Drennan v. Mountain Trust Co.

435 A.2d 959 | Vt. | 1981

435 A.2d 959 (1981)

Paul DRENNAN and James Missroon
v.
MOUNTAIN TRUST COMPANY.

No. 303-80.

Supreme Court of Vermont.

September 1, 1981.

*960 Valsangiacomo & Detora, P. C., Barre, for plaintiffs.

Davison & Wright, P. C., Stowe, for appellant.

Before BARNEY, C. J., and LARROW, BILLINGS, HILL and UNDERWOOD, JJ.

BARNEY, Chief Justice.

In a discovery proceeding under V.R.C.P. 26, the plaintiffs below are seeking to examine a file which is in the custody of a lawyer who was their attorney in a real estate transaction. The lawyer is not a party to the law suit, but withheld the file claiming an attorney's lien based on an unpaid professional bill.

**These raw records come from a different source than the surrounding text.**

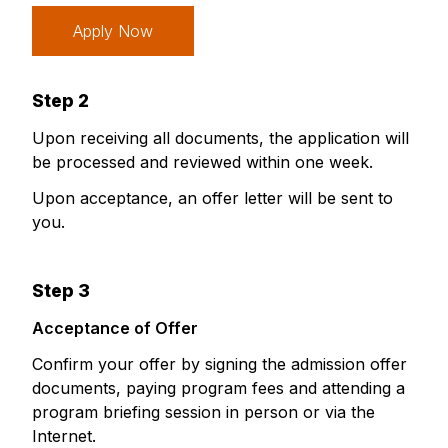
Apply Now
Step 2
Upon receiving all documents, the application will
be processed and reviewed within one week.
Upon acceptance, an offer letter will be sent to
you.
Step 3
Acceptance of Offer
Confirm your offer by signing the admission offer
documents, paying program fees and attending a
program briefing session in person or via the
Internet.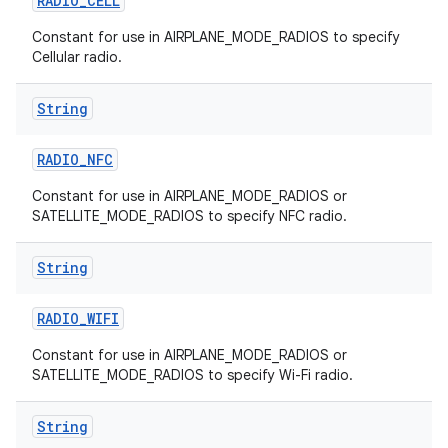
RADIO
_
CELL
Constant for use in AIRPLANE_MODE_RADIOS to specify
Cellular radio.
String
RADIO
_
NFC
Constant for use in AIRPLANE_MODE_RADIOS or
SATELLITE_MODE_RADIOS to specify NFC radio.
String
RADIO
_
WIFI
Constant for use in AIRPLANE_MODE_RADIOS or
SATELLITE_MODE_RADIOS to specify Wi-Fi radio.
String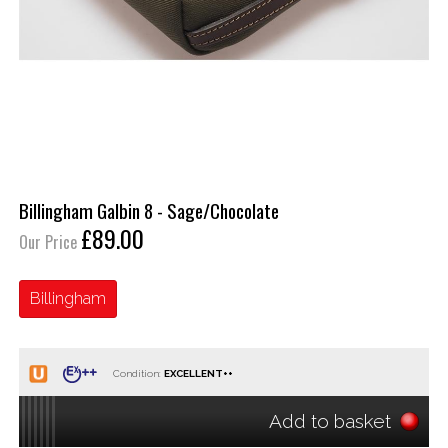
Billingham Galbin 8 - Sage/Chocolate
£89.00
Our Price
Billingham
Condition:
Add to basket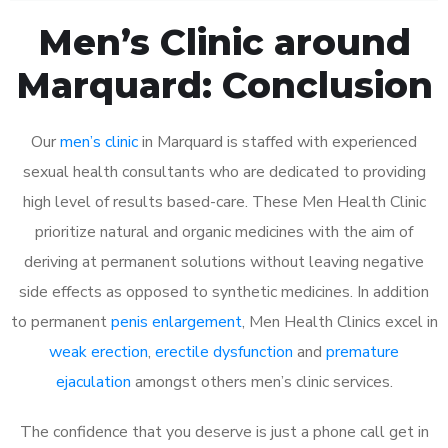
Men’s Clinic around
Marquard: Conclusion
Our
men’s clinic
in Marquard is staffed with experienced
sexual health consultants who are dedicated to providing
high level of results based-care. These Men Health Clinic
prioritize natural and organic medicines with the aim of
deriving at permanent solutions without leaving negative
side effects as opposed to synthetic medicines. In addition
to permanent
penis enlargement
, Men Health Clinics excel in
weak erection
,
erectile dysfunction
and
premature
ejaculation
amongst others men’s clinic services.
The confidence that you deserve is just a phone call get in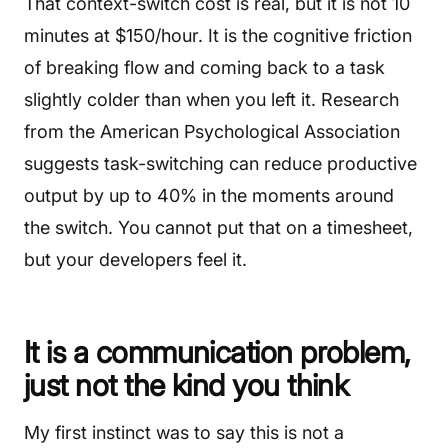
That context-switch cost is real, but it is not 10
minutes at $150/hour. It is the cognitive friction
of breaking flow and coming back to a task
slightly colder than when you left it. Research
from the American Psychological Association
suggests task-switching can reduce productive
output by up to 40% in the moments around
the switch. You cannot put that on a timesheet,
but your developers feel it.
It is a communication problem,
just not the kind you think
My first instinct was to say this is not a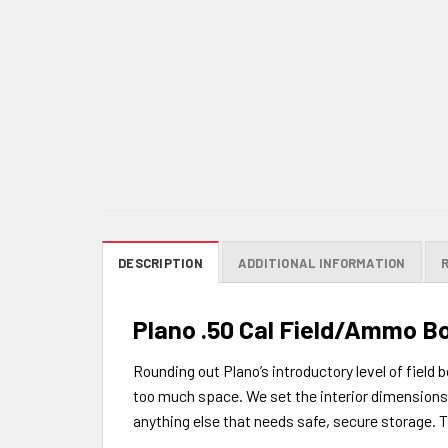
DESCRIPTION
ADDITIONAL INFORMATION
Plano .50 Cal Field/Ammo B
Rounding out Plano’s introductory level of field
too much space. We set the interior dimensions f
anything else that needs safe, secure storage. T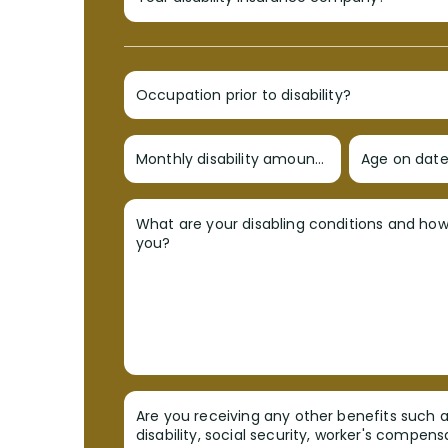
Occupation prior to disability?
Monthly disability amount?
Age on date 
What are your disabling conditions and ho
you?
Are you receiving any other benefits such a
disability, social security, worker's compens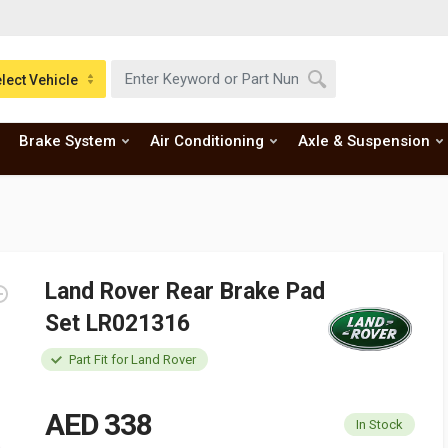
lect Vehicle
Brake System
Air Conditioning
Axle & Suspension
Land Rover Rear Brake Pad
Set LR021316
Part Fit for Land Rover
AED 338
In Stock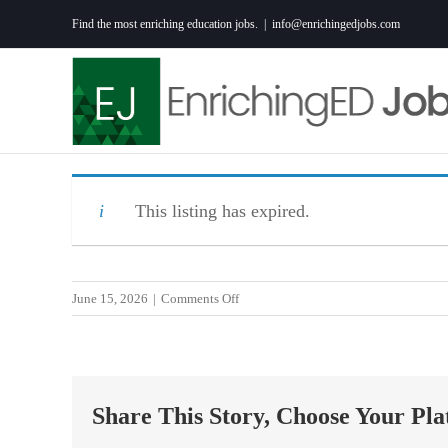
Skip
Find the most enriching education jobs.
|
info@enrichingedjobs.com
to
content
This listing has expired.
on
June 15, 2026
|
Comments Off
Part-
Time
Swim
Instructor
Share This Story, Choose Your Pla
–
Anderson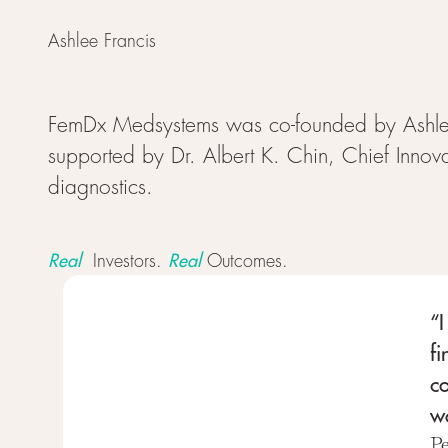
Ashlee Francis
FemDx Medsystems was co-founded by Ashlee
supported by Dr. Albert K. Chin, Chief Innova
diagnostics.
Real
Real
Investors.
Outcomes.
“I
fi
c
wo
P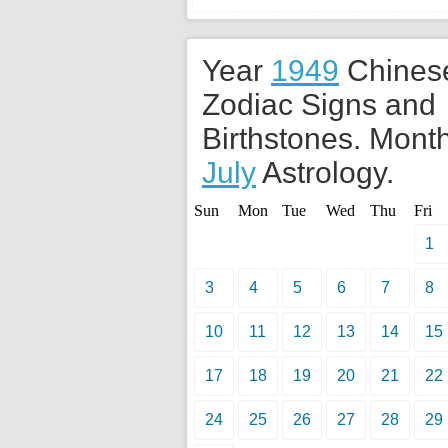
Year
1949
Chines
Zodiac Signs and
Birthstones. Month
July
Astrology.
Sun
Mon
Tue
Wed
Thu
Fri
1
3
4
5
6
7
8
10
11
12
13
14
15
17
18
19
20
21
22
24
25
26
27
28
29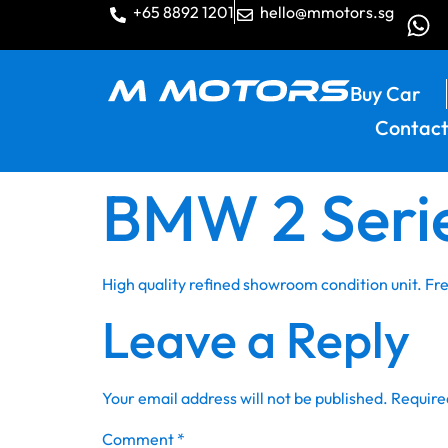
+65 8892 1201
hello@mmotors.sg
Buy Car
Contact
BMW 2 Serie
High quality refined showroom condition unit. F
Leave a Reply
Your email address will not be published.
Require
Comment
*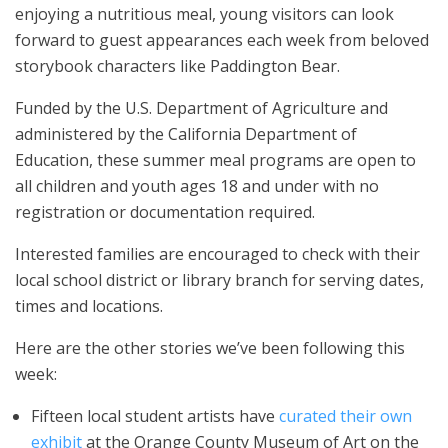
enjoying a nutritious meal, young visitors can look
forward to guest appearances each week from beloved
storybook characters like Paddington Bear.
Funded by the U.S. Department of Agriculture and
administered by the California Department of
Education, these summer meal programs are open to
all children and youth ages 18 and under with no
registration or documentation required.
Interested families are encouraged to check with their
local school district or library branch for serving dates,
times and locations.
Here are the other stories we’ve been following this
week:
Fifteen local student artists have
curated their own
exhibit
at the Orange County Museum of Art on the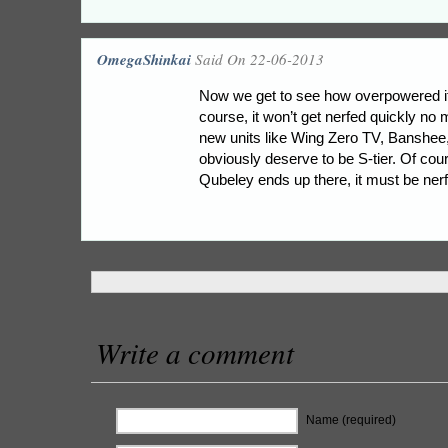
OmegaShinkai
Said On 22-06-2013
Now we get to see how overpowered it’
course, it won’t get nerfed quickly no
new units like Wing Zero TV, Banshe
obviously deserve to be S-tier. Of cour
Qubeley ends up there, it must be ner
Write a comment
Name (required)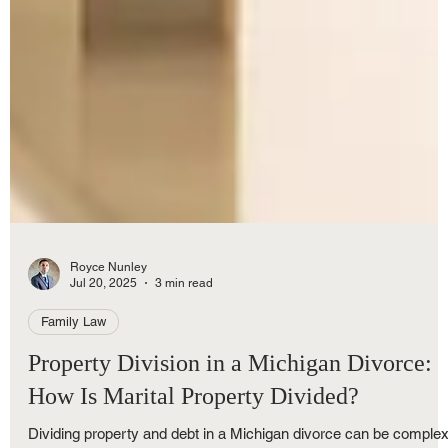
Royce Nunley
Jul 20, 2025
3 min read
Family Law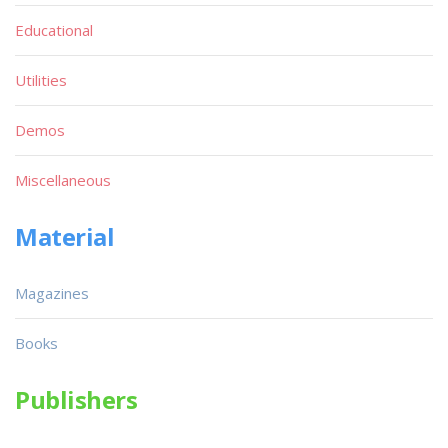
Educational
Utilities
Demos
Miscellaneous
Material
Magazines
Books
Publishers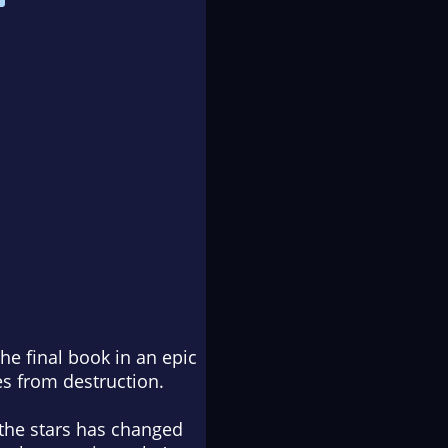
e final book in an epic
es from destruction.
the stars has changed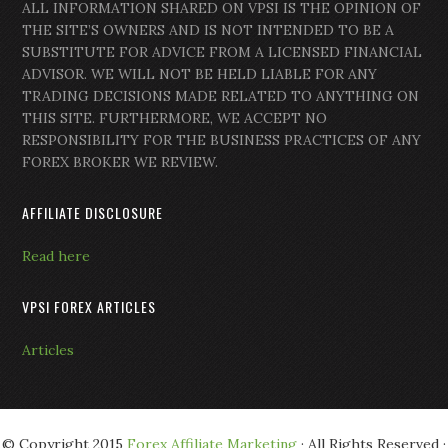
ALL INFORMATION SHARED ON VPSI IS THE OPINION OF
THE SITE’S OWNERS AND IS NOT INTENDED TO BE A
SUBSTITUTE FOR ADVICE FROM A LICENSED FINANCIAL
ADVISOR. WE WILL NOT BE HELD LIABLE FOR ANY
TRADING DECISIONS MADE RELATED TO ANYTHING ON
THIS SITE. FURTHERMORE, WE ACCEPT NO
RESPONSIBILITY FOR THE BUSINESS PRACTICES OF ANY
FOREX BROKER WE REVIEW.
AFFILIATE DISCLOSURE
Read here
VPSI FOREX ARTICLES
Articles
© Copyright 2015
Forex Affiliate Marketing
· All Rights Reserved ·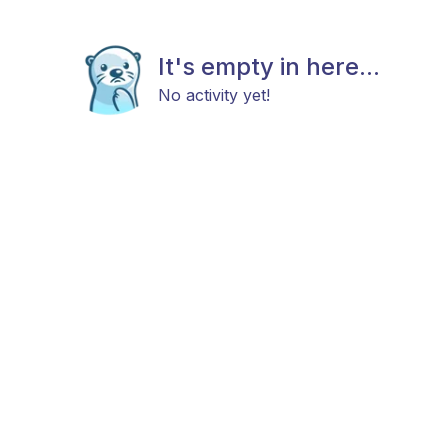
It's empty in here...
No activity yet!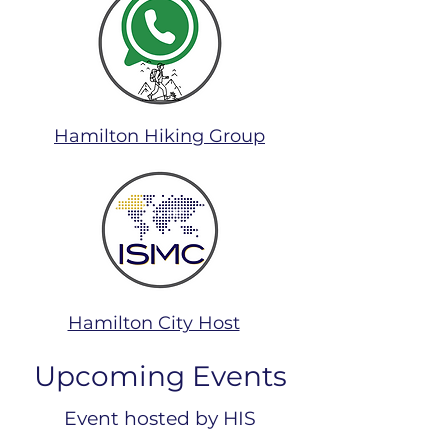
Hamilton Hiking Group
Hamilton City Host
Upcoming Events
Event hosted by HIS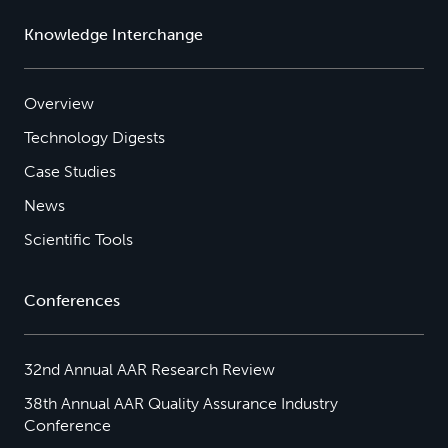
Knowledge Interchange
Overview
Technology Digests
Case Studies
News
Scientific Tools
Conferences
32nd Annual AAR Research Review
38th Annual AAR Quality Assurance Industry
Conference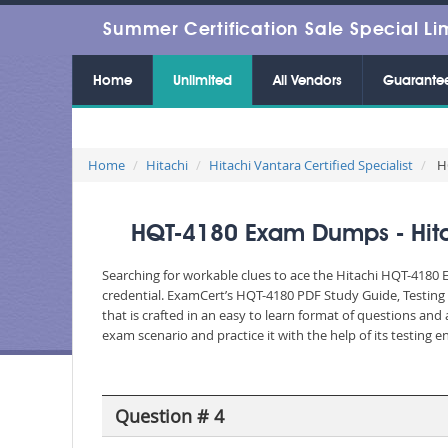
Summer Certification Sale Special Li
Home
Unlimited
All Vendors
Guarante
Home
Hitachi
Hitachi Vantara Certified Specialist
HQ
HQT-4180 Exam Dumps - Hitac
Searching for workable clues to ace the Hitachi HQT-4180 E
credential. ExamCert’s HQT-4180 PDF Study Guide, Testing
that is crafted in an easy to learn format of questions an
exam scenario and practice it with the help of its testing
Question # 4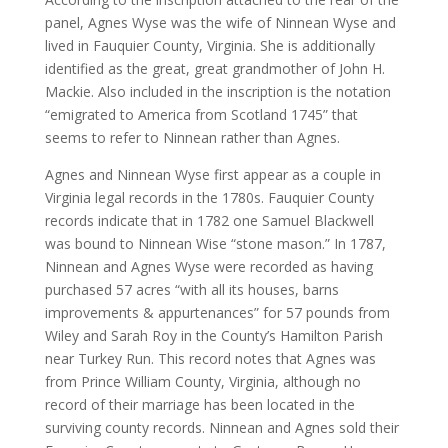
panel, Agnes Wyse was the wife of Ninnean Wyse and
lived in Fauquier County, Virginia. She is additionally
identified as the great, great grandmother of John H.
Mackie. Also included in the inscription is the notation
“emigrated to America from Scotland 1745” that
seems to refer to Ninnean rather than Agnes.
Agnes and Ninnean Wyse first appear as a couple in
Virginia legal records in the 1780s. Fauquier County
records indicate that in 1782 one Samuel Blackwell
was bound to Ninnean Wise “stone mason.” In 1787,
Ninnean and Agnes Wyse were recorded as having
purchased 57 acres “with all its houses, barns
improvements & appurtenances” for 57 pounds from
Wiley and Sarah Roy in the County’s Hamilton Parish
near Turkey Run. This record notes that Agnes was
from Prince William County, Virginia, although no
record of their marriage has been located in the
surviving county records. Ninnean and Agnes sold their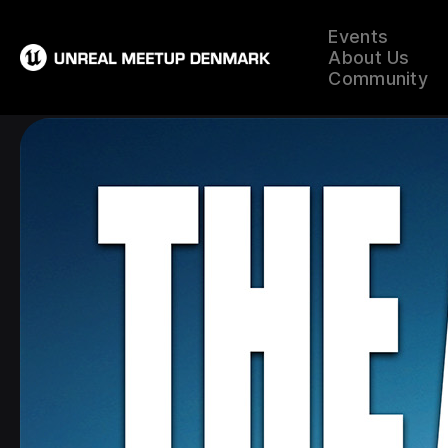
Events
About Us
Community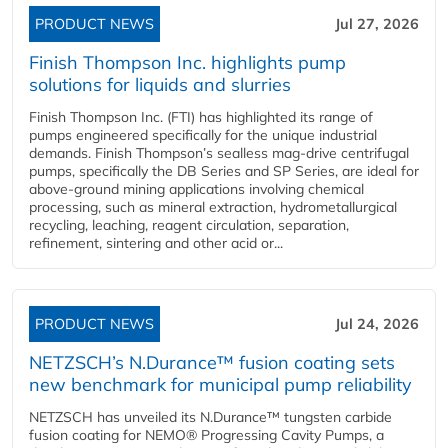
PRODUCT NEWS
Jul 27, 2026
Finish Thompson Inc. highlights pump
solutions for liquids and slurries
Finish Thompson Inc. (FTI) has highlighted its range of
pumps engineered specifically for the unique industrial
demands. Finish Thompson’s sealless mag-drive centrifugal
pumps, specifically the DB Series and SP Series, are ideal for
above-ground mining applications involving chemical
processing, such as mineral extraction, hydrometallurgical
recycling, leaching, reagent circulation, separation,
refinement, sintering and other acid or...
PRODUCT NEWS
Jul 24, 2026
NETZSCH’s N.Durance™ fusion coating sets
new benchmark for municipal pump reliability
NETZSCH has unveiled its N.Durance™ tungsten carbide
fusion coating for NEMO® Progressing Cavity Pumps, a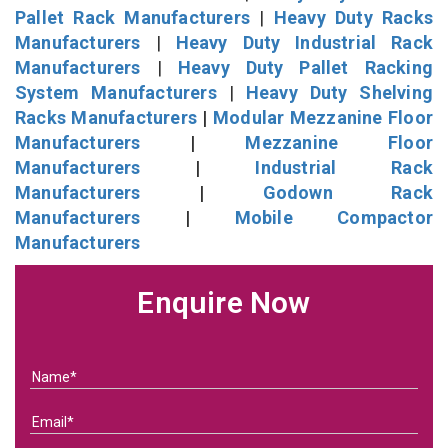
Pallet Rack Manufacturers
|
Heavy Duty Racks
Manufacturers
|
Heavy Duty Industrial Rack
Manufacturers
|
Heavy Duty Pallet Racking
System Manufacturers
|
Heavy Duty Shelving
Racks Manufacturers
|
Modular Mezzanine Floor
Manufacturers
|
Mezzanine Floor
Manufacturers
|
Industrial Rack
Manufacturers
|
Godown Rack
Manufacturers
|
Mobile Compactor
Manufacturers
Enquire Now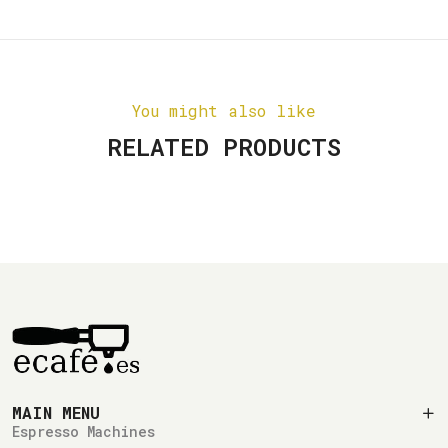
You might also like
RELATED PRODUCTS
MAIN MENU
Espresso Machines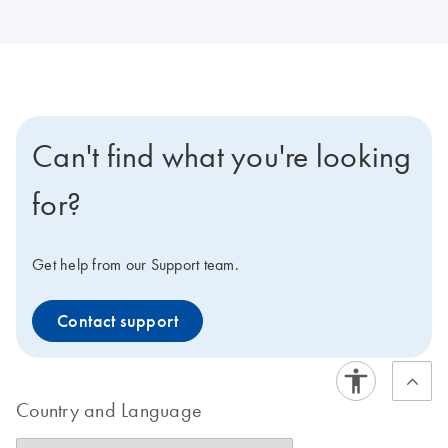
Can't find what you're looking
for?
Get help from our Support team.
Contact support
Country and Language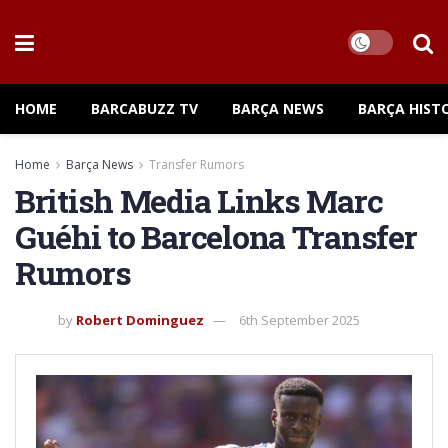
HOME
BARCABUZZ TV
BARÇA NEWS
BARÇA HIST
Home
Barça News
Transfer Rumors
British Media Links Marc
Guéhi to Barcelona Transfer
Rumors
by
Robert Dominguez
6th September 2025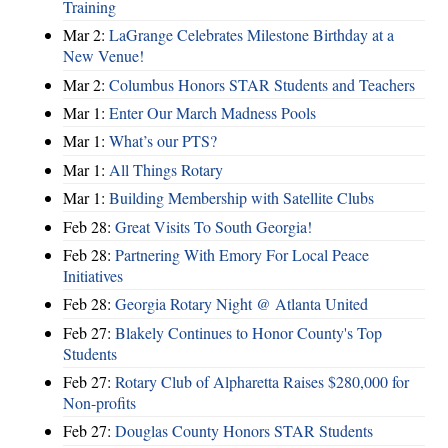
Training
Mar 2:
LaGrange Celebrates Milestone Birthday at a
New Venue!
Mar 2:
Columbus Honors STAR Students and Teachers
Mar 1:
Enter Our March Madness Pools
Mar 1:
What’s our PTS?
Mar 1:
All Things Rotary
Mar 1:
Building Membership with Satellite Clubs
Feb 28:
Great Visits To South Georgia!
Feb 28:
Partnering With Emory For Local Peace
Initiatives
Feb 28:
Georgia Rotary Night @ Atlanta United
Feb 27:
Blakely Continues to Honor County's Top
Students
Feb 27:
Rotary Club of Alpharetta Raises $280,000 for
Non-profits
Feb 27:
Douglas County Honors STAR Students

The trial court, confronted with this situation, issued an order requiring the attorney to allow the plaintiff to examine, inspect, and copy the documents retained by him under his asserted lien. The attorney appeals, claiming that to allow the order to be carried out would effectively deprive his possession of the file of any effective significance as a lien, and dissipate his security for his unpaid fee. Davis v. Davis, 90 F. 791 (C.C.D.Mass.1898); Restatement of Security § 62, comment i (1941).

Plaintiffs below allege in their brief that no evidence was offered to the lower court from which it could conclude either that appellant has performed services for them, or that he has not been paid for those services. The superior court made no finding on the issue, and the appellant has not supplied this Court with an adequate record of the proceedings below. It is impossible for this Court to determine from what it has whether the lower court's order is supportable.

This court has stated that:

[T]he appealing party has the responsibility of producing a true record, capable of demonstrating that harmful error was committed at the trial in the manner claimed. On timely application, a record may be corrected. But once submitted, its verity is absolute. The risk of deficiency or mistake is with the appellant. Omissions are out of the reach of appellate review.

Banker v. Dodge, 126 Vt. 534, 537, 237 A.2d 121, 124 (1967).

The only record of the proceedings below available to this Court consists of the motion to compel by plaintiffs, the motion for protective order by appellant, and the order filed by the lower court. This is not sufficient to demonstrate error, and the order must be sustained.

The order of the lower court is sustained.